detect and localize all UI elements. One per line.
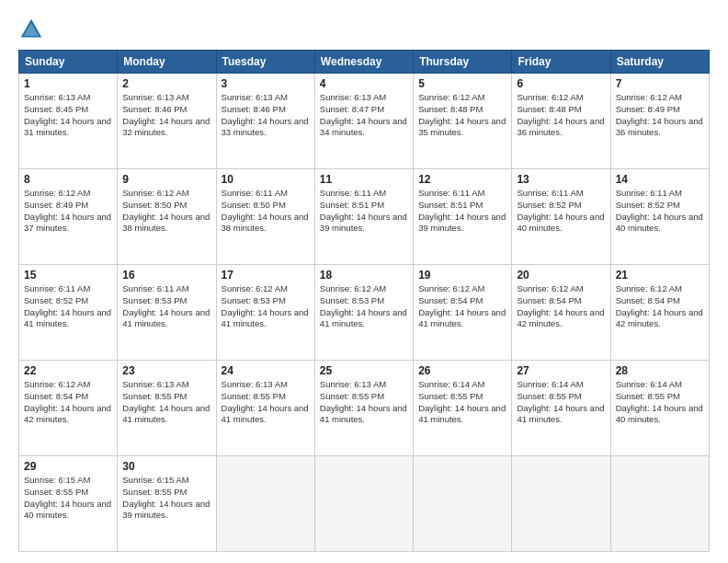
day-number: 28 [616, 364, 704, 377]
calendar-cell: 3Sunrise: 6:13 AMSunset: 8:46 PMDaylight… [216, 74, 314, 169]
day-info: Sunrise: 6:14 AMSunset: 8:55 PMDaylight:… [418, 379, 506, 426]
calendar-week-row: 8Sunrise: 6:12 AMSunset: 8:49 PMDaylight… [19, 169, 710, 265]
calendar-cell: 22Sunrise: 6:12 AMSunset: 8:54 PMDayligh… [19, 361, 118, 456]
day-number: 1 [24, 77, 112, 90]
day-info: Sunrise: 6:11 AMSunset: 8:51 PMDaylight:… [320, 188, 408, 235]
day-info: Sunrise: 6:12 AMSunset: 8:53 PMDaylight:… [222, 283, 310, 330]
calendar-cell: 25Sunrise: 6:13 AMSunset: 8:55 PMDayligh… [314, 361, 413, 456]
day-info: Sunrise: 6:11 AMSunset: 8:51 PMDaylight:… [418, 188, 506, 235]
day-number: 13 [517, 173, 605, 186]
calendar-cell [512, 456, 610, 552]
logo [18, 17, 50, 42]
day-info: Sunrise: 6:12 AMSunset: 8:50 PMDaylight:… [122, 188, 210, 235]
day-number: 25 [320, 364, 408, 377]
calendar-cell: 16Sunrise: 6:11 AMSunset: 8:53 PMDayligh… [118, 265, 216, 361]
day-number: 26 [418, 364, 506, 377]
day-number: 30 [122, 460, 210, 473]
day-number: 22 [24, 364, 112, 377]
day-number: 7 [616, 77, 704, 90]
day-number: 21 [616, 269, 704, 282]
calendar-header-row: SundayMondayTuesdayWednesdayThursdayFrid… [19, 51, 710, 74]
header [18, 17, 710, 42]
day-number: 27 [517, 364, 605, 377]
calendar-cell: 19Sunrise: 6:12 AMSunset: 8:54 PMDayligh… [414, 265, 512, 361]
day-info: Sunrise: 6:12 AMSunset: 8:54 PMDaylight:… [517, 283, 605, 330]
day-number: 6 [517, 77, 605, 90]
day-info: Sunrise: 6:11 AMSunset: 8:52 PMDaylight:… [24, 283, 112, 330]
day-info: Sunrise: 6:14 AMSunset: 8:55 PMDaylight:… [616, 379, 704, 426]
calendar-cell: 2Sunrise: 6:13 AMSunset: 8:46 PMDaylight… [118, 74, 216, 169]
calendar-header-sunday: Sunday [19, 51, 118, 74]
calendar-cell [414, 456, 512, 552]
calendar-cell: 18Sunrise: 6:12 AMSunset: 8:53 PMDayligh… [314, 265, 413, 361]
day-number: 12 [418, 173, 506, 186]
day-number: 9 [122, 173, 210, 186]
day-number: 17 [222, 269, 310, 282]
day-info: Sunrise: 6:13 AMSunset: 8:47 PMDaylight:… [320, 92, 408, 139]
calendar-cell: 14Sunrise: 6:11 AMSunset: 8:52 PMDayligh… [610, 169, 709, 265]
day-info: Sunrise: 6:13 AMSunset: 8:46 PMDaylight:… [122, 92, 210, 139]
calendar-header-saturday: Saturday [610, 51, 709, 74]
calendar-header-monday: Monday [118, 51, 216, 74]
day-number: 23 [122, 364, 210, 377]
calendar-cell: 1Sunrise: 6:13 AMSunset: 8:45 PMDaylight… [19, 74, 118, 169]
calendar-cell: 12Sunrise: 6:11 AMSunset: 8:51 PMDayligh… [414, 169, 512, 265]
calendar-week-row: 22Sunrise: 6:12 AMSunset: 8:54 PMDayligh… [19, 361, 710, 456]
day-info: Sunrise: 6:12 AMSunset: 8:54 PMDaylight:… [418, 283, 506, 330]
calendar-cell: 5Sunrise: 6:12 AMSunset: 8:48 PMDaylight… [414, 74, 512, 169]
day-number: 14 [616, 173, 704, 186]
calendar-cell: 29Sunrise: 6:15 AMSunset: 8:55 PMDayligh… [19, 456, 118, 552]
calendar-header-wednesday: Wednesday [314, 51, 413, 74]
calendar-cell: 20Sunrise: 6:12 AMSunset: 8:54 PMDayligh… [512, 265, 610, 361]
day-number: 3 [222, 77, 310, 90]
calendar-header-tuesday: Tuesday [216, 51, 314, 74]
day-info: Sunrise: 6:12 AMSunset: 8:53 PMDaylight:… [320, 283, 408, 330]
calendar-cell: 13Sunrise: 6:11 AMSunset: 8:52 PMDayligh… [512, 169, 610, 265]
day-info: Sunrise: 6:14 AMSunset: 8:55 PMDaylight:… [517, 379, 605, 426]
day-info: Sunrise: 6:11 AMSunset: 8:52 PMDaylight:… [616, 188, 704, 235]
day-number: 2 [122, 77, 210, 90]
calendar-header-friday: Friday [512, 51, 610, 74]
calendar-cell: 17Sunrise: 6:12 AMSunset: 8:53 PMDayligh… [216, 265, 314, 361]
calendar-cell: 28Sunrise: 6:14 AMSunset: 8:55 PMDayligh… [610, 361, 709, 456]
day-number: 4 [320, 77, 408, 90]
day-info: Sunrise: 6:13 AMSunset: 8:55 PMDaylight:… [222, 379, 310, 426]
calendar-cell: 6Sunrise: 6:12 AMSunset: 8:48 PMDaylight… [512, 74, 610, 169]
calendar-table: SundayMondayTuesdayWednesdayThursdayFrid… [18, 50, 710, 552]
day-number: 16 [122, 269, 210, 282]
day-info: Sunrise: 6:12 AMSunset: 8:48 PMDaylight:… [418, 92, 506, 139]
day-info: Sunrise: 6:13 AMSunset: 8:45 PMDaylight:… [24, 92, 112, 139]
day-info: Sunrise: 6:11 AMSunset: 8:52 PMDaylight:… [517, 188, 605, 235]
day-number: 8 [24, 173, 112, 186]
day-info: Sunrise: 6:15 AMSunset: 8:55 PMDaylight:… [122, 475, 210, 522]
calendar-cell: 24Sunrise: 6:13 AMSunset: 8:55 PMDayligh… [216, 361, 314, 456]
calendar-cell [314, 456, 413, 552]
day-number: 11 [320, 173, 408, 186]
calendar-cell: 7Sunrise: 6:12 AMSunset: 8:49 PMDaylight… [610, 74, 709, 169]
calendar-cell: 8Sunrise: 6:12 AMSunset: 8:49 PMDaylight… [19, 169, 118, 265]
calendar-cell: 11Sunrise: 6:11 AMSunset: 8:51 PMDayligh… [314, 169, 413, 265]
calendar-week-row: 29Sunrise: 6:15 AMSunset: 8:55 PMDayligh… [19, 456, 710, 552]
calendar-week-row: 15Sunrise: 6:11 AMSunset: 8:52 PMDayligh… [19, 265, 710, 361]
day-info: Sunrise: 6:13 AMSunset: 8:55 PMDaylight:… [122, 379, 210, 426]
calendar-cell: 4Sunrise: 6:13 AMSunset: 8:47 PMDaylight… [314, 74, 413, 169]
day-info: Sunrise: 6:13 AMSunset: 8:55 PMDaylight:… [320, 379, 408, 426]
calendar-cell: 23Sunrise: 6:13 AMSunset: 8:55 PMDayligh… [118, 361, 216, 456]
day-number: 10 [222, 173, 310, 186]
day-number: 20 [517, 269, 605, 282]
day-number: 29 [24, 460, 112, 473]
calendar-cell: 26Sunrise: 6:14 AMSunset: 8:55 PMDayligh… [414, 361, 512, 456]
day-info: Sunrise: 6:12 AMSunset: 8:48 PMDaylight:… [517, 92, 605, 139]
day-info: Sunrise: 6:13 AMSunset: 8:46 PMDaylight:… [222, 92, 310, 139]
calendar-week-row: 1Sunrise: 6:13 AMSunset: 8:45 PMDaylight… [19, 74, 710, 169]
day-info: Sunrise: 6:12 AMSunset: 8:49 PMDaylight:… [24, 188, 112, 235]
day-number: 5 [418, 77, 506, 90]
logo-icon [18, 17, 44, 42]
page: SundayMondayTuesdayWednesdayThursdayFrid… [0, 0, 728, 563]
day-number: 19 [418, 269, 506, 282]
calendar-cell: 9Sunrise: 6:12 AMSunset: 8:50 PMDaylight… [118, 169, 216, 265]
day-number: 24 [222, 364, 310, 377]
calendar-header-thursday: Thursday [414, 51, 512, 74]
day-info: Sunrise: 6:12 AMSunset: 8:49 PMDaylight:… [616, 92, 704, 139]
day-info: Sunrise: 6:12 AMSunset: 8:54 PMDaylight:… [24, 379, 112, 426]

+++

**Task brief**
Only lines with the string "SundayMondayTuesdayWednesdayThursdayFrid" are wanted; please find each one in the listing and copy it.

**Exercise output**
calendar-header-row: SundayMondayTuesdayWednesdayThursdayFrid… [19, 51, 710, 74]
calendar-table: SundayMondayTuesdayWednesdayThursdayFrid… [18, 50, 710, 552]
page: SundayMondayTuesdayWednesdayThursdayFrid… [0, 0, 728, 563]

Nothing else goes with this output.